PROBLEM DETAILS: With pictures left out, only the lines from the one containing "資産・刺される事件や恫喝音声・結" through the end of the records should be reproduced exactly, please.

INPUT RECORDS:
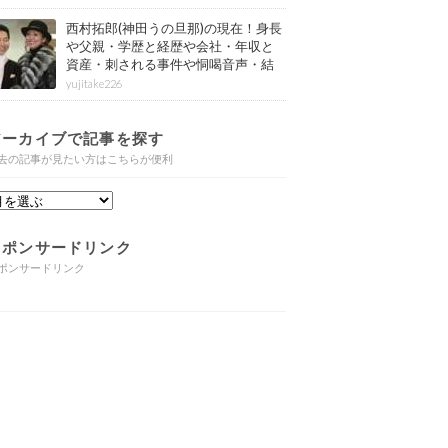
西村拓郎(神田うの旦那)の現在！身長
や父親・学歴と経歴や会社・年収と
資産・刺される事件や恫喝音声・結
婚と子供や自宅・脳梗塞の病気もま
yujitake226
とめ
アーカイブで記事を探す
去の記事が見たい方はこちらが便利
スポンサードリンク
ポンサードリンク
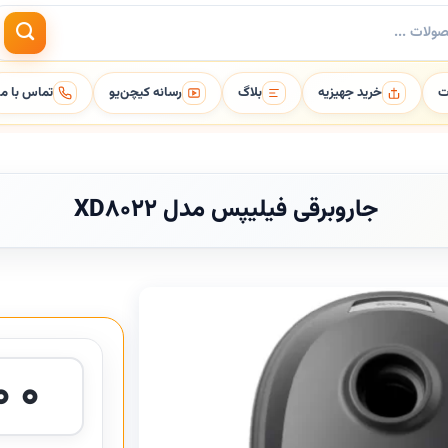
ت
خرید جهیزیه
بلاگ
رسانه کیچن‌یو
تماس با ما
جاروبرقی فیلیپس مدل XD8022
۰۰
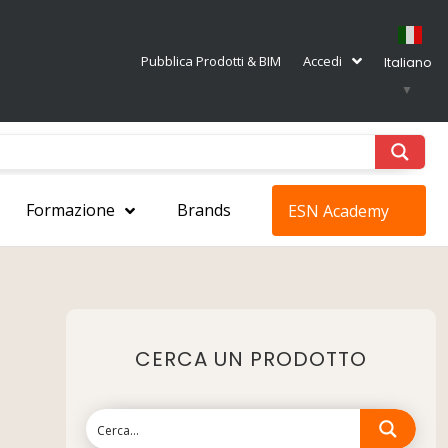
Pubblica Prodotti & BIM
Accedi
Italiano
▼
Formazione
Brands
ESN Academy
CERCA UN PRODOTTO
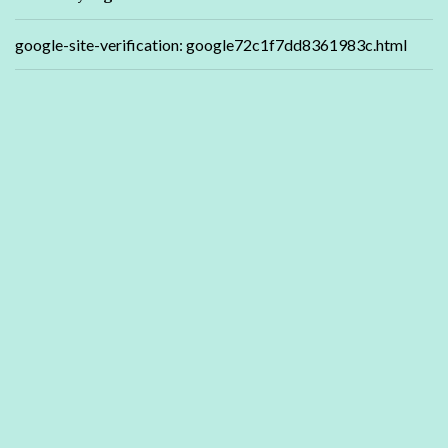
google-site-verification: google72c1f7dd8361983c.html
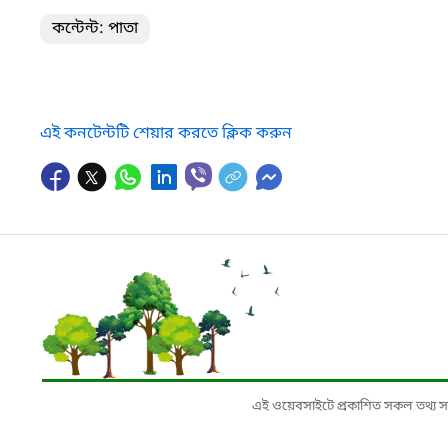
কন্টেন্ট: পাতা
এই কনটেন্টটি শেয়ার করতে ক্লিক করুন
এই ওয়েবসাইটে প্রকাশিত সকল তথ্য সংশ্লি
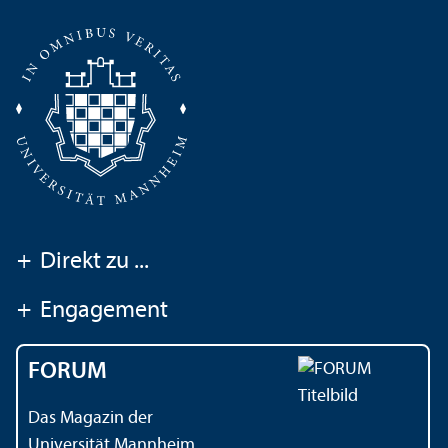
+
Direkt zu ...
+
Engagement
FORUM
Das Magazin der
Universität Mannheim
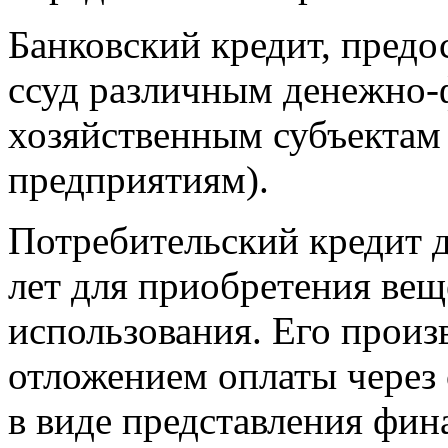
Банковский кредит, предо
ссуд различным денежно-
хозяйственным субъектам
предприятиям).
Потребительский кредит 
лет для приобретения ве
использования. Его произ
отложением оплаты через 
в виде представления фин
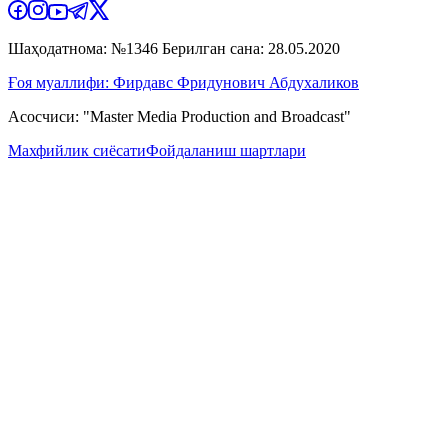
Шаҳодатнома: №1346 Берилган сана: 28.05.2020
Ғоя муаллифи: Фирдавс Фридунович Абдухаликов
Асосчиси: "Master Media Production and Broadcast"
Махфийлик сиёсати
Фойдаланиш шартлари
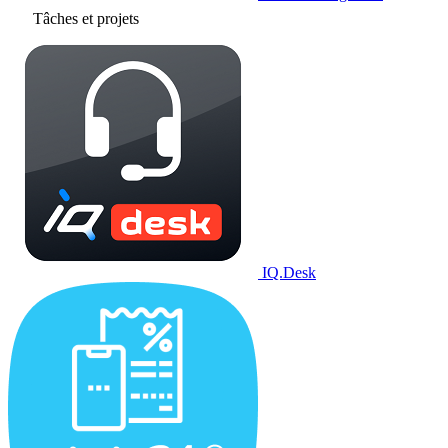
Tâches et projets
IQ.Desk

RESULT:
資産・刺される事件や恫喝音声・結
婚と子供や自宅・脳梗塞の病気もま
yujitake226
とめ
アーカイブで記事を探す
去の記事が見たい方はこちらが便利
スポンサードリンク
ポンサードリンク
ت
خرید جهیزیه
بلاگ
رسانه کیچن‌یو
تماس با ما
جاروبرقی فیلیپس مدل XD8022
۰۰
Pubblica Prodotti & BIM
Accedi
Italiano
▼
Formazione
Brands
ESN Academy
CERCA UN PRODOTTO
google-site-verification: google72c1f7dd8361983c.html
কন্টেন্ট: পাতা
এই কনটেন্টটি শেয়ার করতে ক্লিক করুন
এই ওয়েবসাইটে প্রকাশিত সকল তথ্য সংশ্লি
+
Direkt zu ...
+
Engagement
FORUM
Das Magazin der
Universität Mannheim
Банковский кредит, предо
ссуд различным денежно-
хозяйственным субъектам
предприятиям).
Потребительский кредит 
лет для приобретения ве
использования. Его произ
отложением оплаты через 
в виде представления фин
Шаҳодатнома: №1346 Берилган сана: 28.05.2020
Ғоя муаллифи: Фирдавс Фридунович Абдухаликов
Асосчиси: "Master Media Production and Broadcast"
Махфийлик сиёсати
Фойдаланиш шартлари
Tâches et projets
IQ.Desk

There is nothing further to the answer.